Editorial: State Must Permanently Deny Easterday Dairy Permit
The Oregon Department of Agriculture (ODA) and the Oregon Department of Environmental Quality (DEQ) must deny a permit for the proposed Easterday Dairy to operate a 30,000-cow mega-dairy near the town of Boardman, Oregon.
Why deny the permit?
First, the Lower Umatilla Basin, the site of this proposed industrial operation, was designated a Groundwater Management Area (GWMA) in 1990 due to nitrate/nitrogen concentrations exceeding 7 milligrams per liter (mg/L). Nitrate concentrations in drinking water are linked with serious health concerns for infants and pregnant or nursing women, not to mention contributing to a variety of cancers and other health conditions.
In the more than 30 years since that designation, recent testing of drinking water from wells that draw from the groundwater shows the situation has grown even more dire. Even households that were fitted with reverse-osmosis filters designed to filter out nitrates were shown to have levels of the pollutant "between 29 parts per million to nearly 48 parts per million—up to nearly five times the federal safe limit" according to an article in the Oregon Capital Chronicle.

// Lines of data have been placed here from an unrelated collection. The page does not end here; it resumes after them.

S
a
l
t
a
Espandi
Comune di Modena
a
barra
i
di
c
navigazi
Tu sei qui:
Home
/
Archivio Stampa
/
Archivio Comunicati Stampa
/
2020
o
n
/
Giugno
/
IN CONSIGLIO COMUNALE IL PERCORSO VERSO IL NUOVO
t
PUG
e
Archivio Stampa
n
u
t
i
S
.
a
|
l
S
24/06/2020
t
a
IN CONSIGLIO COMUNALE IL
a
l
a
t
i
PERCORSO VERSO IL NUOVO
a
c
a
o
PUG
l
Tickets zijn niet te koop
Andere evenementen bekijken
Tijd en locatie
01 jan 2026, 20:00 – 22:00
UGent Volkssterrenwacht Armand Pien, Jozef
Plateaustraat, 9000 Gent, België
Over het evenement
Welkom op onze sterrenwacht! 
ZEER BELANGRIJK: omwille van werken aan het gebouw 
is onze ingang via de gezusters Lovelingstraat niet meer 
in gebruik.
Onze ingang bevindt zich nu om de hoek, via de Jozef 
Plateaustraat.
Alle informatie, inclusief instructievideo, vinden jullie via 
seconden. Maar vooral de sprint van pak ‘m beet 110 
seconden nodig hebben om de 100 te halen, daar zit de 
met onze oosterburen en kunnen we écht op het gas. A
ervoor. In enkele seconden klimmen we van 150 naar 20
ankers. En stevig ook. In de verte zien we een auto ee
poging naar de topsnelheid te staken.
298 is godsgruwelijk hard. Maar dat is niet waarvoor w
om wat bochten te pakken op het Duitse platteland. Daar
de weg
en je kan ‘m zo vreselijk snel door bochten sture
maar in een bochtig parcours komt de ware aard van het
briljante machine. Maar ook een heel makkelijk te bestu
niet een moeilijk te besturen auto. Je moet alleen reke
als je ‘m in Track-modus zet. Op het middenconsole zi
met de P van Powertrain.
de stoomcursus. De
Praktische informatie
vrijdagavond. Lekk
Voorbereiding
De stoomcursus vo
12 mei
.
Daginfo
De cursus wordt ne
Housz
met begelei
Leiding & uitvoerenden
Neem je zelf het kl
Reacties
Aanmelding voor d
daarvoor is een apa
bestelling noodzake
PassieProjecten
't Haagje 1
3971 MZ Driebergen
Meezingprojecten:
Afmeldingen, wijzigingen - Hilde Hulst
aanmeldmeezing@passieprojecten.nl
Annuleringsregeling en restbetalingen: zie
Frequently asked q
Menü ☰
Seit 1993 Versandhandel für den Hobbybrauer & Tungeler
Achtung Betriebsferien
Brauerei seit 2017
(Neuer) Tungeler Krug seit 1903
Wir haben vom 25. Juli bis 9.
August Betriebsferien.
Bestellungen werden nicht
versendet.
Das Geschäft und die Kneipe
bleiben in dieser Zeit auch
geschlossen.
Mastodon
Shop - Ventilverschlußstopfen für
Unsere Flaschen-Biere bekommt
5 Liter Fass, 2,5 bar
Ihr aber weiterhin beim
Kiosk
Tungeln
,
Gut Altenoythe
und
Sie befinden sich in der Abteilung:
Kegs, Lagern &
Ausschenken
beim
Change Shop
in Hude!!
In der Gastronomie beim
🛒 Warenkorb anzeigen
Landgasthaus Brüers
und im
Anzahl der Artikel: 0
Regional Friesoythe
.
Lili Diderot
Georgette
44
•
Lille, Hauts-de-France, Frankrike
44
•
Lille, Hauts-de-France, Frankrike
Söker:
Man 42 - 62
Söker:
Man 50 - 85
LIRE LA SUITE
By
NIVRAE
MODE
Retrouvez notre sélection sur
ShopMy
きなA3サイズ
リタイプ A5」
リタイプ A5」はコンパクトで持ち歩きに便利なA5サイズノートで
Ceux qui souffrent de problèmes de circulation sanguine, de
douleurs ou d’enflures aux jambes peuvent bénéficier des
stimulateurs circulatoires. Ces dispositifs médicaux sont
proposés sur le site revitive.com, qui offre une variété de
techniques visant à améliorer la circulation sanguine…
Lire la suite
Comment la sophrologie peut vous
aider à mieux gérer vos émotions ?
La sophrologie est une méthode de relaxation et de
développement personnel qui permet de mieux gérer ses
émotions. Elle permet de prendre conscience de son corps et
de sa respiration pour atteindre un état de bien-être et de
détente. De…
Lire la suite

In the same article, it quotes the technician who called with the test results from the six samples as asking, "No one is drinking this, right?"
Because of the extreme levels of nitrate pollution in the groundwater, mostly from agricultural sources, Morrow County has declared an emergency and the federal Environmental Protection Agency (EPA) is considering using its emergency authority to intervene in the region.
The technician who called with the test results from the six samples
of water asked, "No one is drinking this, right?"
Then there's the history of the specific site of the proposed dairy. Initially developed as the 30,000-cow Lost Valley Farm—which has been reported on extensively here—owner Greg te Velde began building even before he had state permits in hand. In 18 months of operation, the state issued more than 200 citations for environmental violations ranging from overflowing manure lagoons, cows forced to stand in their own filth and dead animals overflowing a dumpster. Te Velde himself was arrested in a prostitution sting and charged with felony meth possession. Lost Valley declared bankruptcy in 2018.
The scion of the vast Easterday Farms agricultural empire in Washington State, Cody Easterday, bought the failed facility for $66.9 million in early 2019, promising to clean up the heavily polluted land and restore it to profitability. Renamed Easterday Dairy, it almost immediately ran into its own set of soap opera-worthy dramas.
Cody himself turned out to have a gambling problem, which led him to create a "ghost herd" of cattle to disguise his debts, eventually pleading guilty to defrauding Tyson Foods, Inc., and another company out of more than $244 million over a period of six years by charging them for the purchase and feeding of more than 200,000 cattle that existed only on paper.
Easterday Dairy intentionally applied almost three times the allowable amount of nitrogen fertilizer on the property during the 2021 crop season.
Those troubles exacerbated the issues with the dairy, with the state putting an indefinite "pause" on the permit even though the Easterday family replaced Cody's name on the permit with that of his 25-year-old son, Cole. Moreover, according to the Kennewick, Washington, Tri-City Herald, "despite a January 2021 warning about nitrate levels, the landowners say Easterday Dairy intentionally applied almost three times the allowable amount of nitrogen fertilizer on the property during the 2021 crop season."
Then in July of this year, facing years of delay and with mounting financial issues and more violations even with no animals onsite, Easterday proceeded to sue the former owners of the property for breach of contract, asking for $14 million in damages or to be released from the purchase agreement, according to several news sources.
The issues with increasing nitrate pollution from decades of state mismanagement in the region, which is also experiencing increasing drought conditions due to climate change along with a drain on the at-risk aquifer from agricultural uses, should by itself condemn the permit. But the catastrophic damage at the site and the actions of the owners speak to the need for a permanent denial of another mega-dairy for the good of the environment, the people in the community, and the air, water and groundwater we all share.